You are a strong woman and I am very confident you will get through this and get your life back in order. This is something that I, too am trying to achieve. I know you want to get back to that ice climbing! :thumb: Take care of yourself.
 
Sandy, please don't feel ignored. I pray for you often as does my prayer partner even though she's not a member of BS but she's heard my prayers when we meet (on the phone, she's in Spain!) for our weekly prayer session.

Be of good cheer - your implant is loose and only good can come of having it fixed.
 
Hey Sandy,

I have been thinking of you. When is your revision surgery.. end of this month right? I think you should look forward to a normal recovery and you will feel so much better!

Just about 6 weeks ago i was being 'direct' with my doctor and said, " And what is this thing sticking out here?!" ( cause both he and I know he sort of annoys me but he fixed me - so far - we are both still crossing our fingers).. Anyway the thing sticking out was just part of my tibia,... My leg had been swollen for so long and hurting so bad for so long, I totally forgot what normal was like!!! He and I both laughed because he NOW FINALLY understands why I was so "cranky" before and how this is a much better experience for me so far.:hysterical:

I am confident that you will feel normal again. This is a scary time for you.

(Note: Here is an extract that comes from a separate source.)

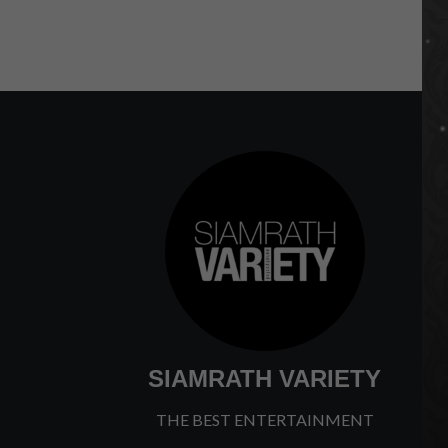
SIAMRATH VARIETY
THE BEST ENTERTAINMENT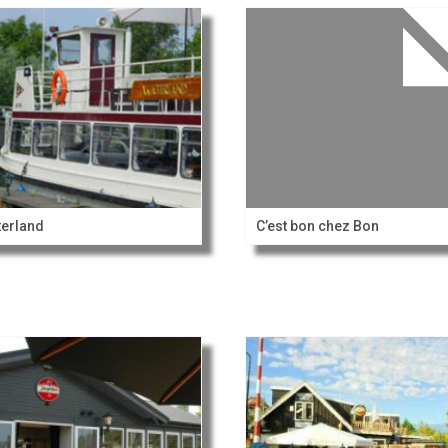
erland
C’est bon chez Bon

You TKR is loose, it is not your fault. This can be fixed. Find a new mantra, " I will get better!" I know you are going to finally recover after your revision!

Minnie
 
Sandy, I want you to know that I also follow your thread. You have been through so much and it is exciting to think that you may finally have a resolution to your pain. I know the idea of surgery is scary, but I like the idea of getting some positive statements to recite to yourself. Put 'em on the bathroom mirror, the frig, the front door even....wherever you will see them and think about the positive days that lie ahead for you.

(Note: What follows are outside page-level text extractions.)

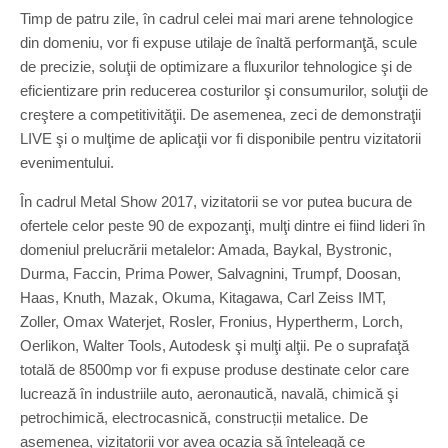
Timp de patru zile, în cadrul celei mai mari arene tehnologice
din domeniu, vor fi expuse utilaje de înaltă performanţă, scule
de precizie, soluţii de optimizare a fluxurilor tehnologice şi de
eficientizare prin reducerea costurilor şi consumurilor, soluţii de
creştere a competitivităţii. De asemenea, zeci de demonstraţii
LIVE şi o mulţime de aplicaţii vor fi disponibile pentru vizitatorii
evenimentului.
În cadrul Metal Show 2017, vizitatorii se vor putea bucura de
ofertele celor peste 90 de expozanţi, mulţi dintre ei fiind lideri în
domeniul prelucrării metalelor: Amada, Baykal, Bystronic,
Durma, Faccin, Prima Power, Salvagnini, Trumpf, Doosan,
Haas, Knuth, Mazak, Okuma, Kitagawa, Carl Zeiss IMT,
Zoller, Omax Waterjet, Rosler, Fronius, Hypertherm, Lorch,
Oerlikon, Walter Tools, Autodesk şi mulţi alţii. Pe o suprafaţă
totală de 8500mp vor fi expuse produse destinate celor care
lucrează în industriile auto, aeronautică, navală, chimică şi
petrochimică, electrocasnică, construcții metalice. De
asemenea, vizitatorii vor avea ocazia să înțeleagă ce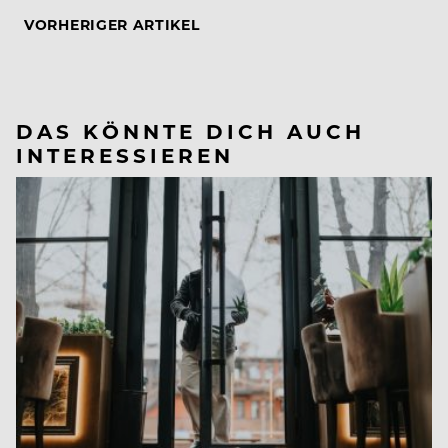
VORHERIGER ARTIKEL
DAS KÖNNTE DICH AUCH
INTERESSIEREN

I believe you will be more confident about the doctors' ability to deal with your pain once you have talked with your medical team. You know, we always say that waiting for the surgery is the most difficult part. And I think that is true even if you have had a joint replacement before. Everyone still has those concerns and worries pop up. Bring 'em here!!! We're always here for you!

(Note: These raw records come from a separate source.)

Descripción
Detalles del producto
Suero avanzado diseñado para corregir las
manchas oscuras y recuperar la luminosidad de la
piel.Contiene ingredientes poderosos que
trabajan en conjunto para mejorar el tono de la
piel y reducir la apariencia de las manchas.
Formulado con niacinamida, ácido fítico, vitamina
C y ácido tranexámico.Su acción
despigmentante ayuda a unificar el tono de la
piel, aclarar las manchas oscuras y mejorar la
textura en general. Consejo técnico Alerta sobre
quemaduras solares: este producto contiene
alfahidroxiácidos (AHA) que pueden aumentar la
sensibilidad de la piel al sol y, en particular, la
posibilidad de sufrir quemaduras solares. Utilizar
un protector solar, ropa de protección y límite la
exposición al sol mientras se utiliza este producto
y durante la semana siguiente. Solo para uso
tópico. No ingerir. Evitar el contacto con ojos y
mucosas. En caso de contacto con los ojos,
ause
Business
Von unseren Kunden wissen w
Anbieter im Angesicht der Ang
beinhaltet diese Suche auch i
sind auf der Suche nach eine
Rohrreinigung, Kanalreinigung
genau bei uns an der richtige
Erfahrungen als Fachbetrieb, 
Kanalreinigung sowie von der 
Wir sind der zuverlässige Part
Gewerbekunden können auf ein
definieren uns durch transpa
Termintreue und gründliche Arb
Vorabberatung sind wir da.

Oh....and when you start to think that no one is following your saga....take a look at the number of "reads" on your thread. Right now (since it started on December 3, 2011), you have had 2357 hits. LOTS of people care about you and want to know how you're getting along!!
 
Hi Sandy

Sorry you feel so down. Please stay as positive as you can and take each day minute by minute. Try not to focus on the negatives, and focus on the positives. You can get through this and I'll try to keep coming back to help you along, I promise.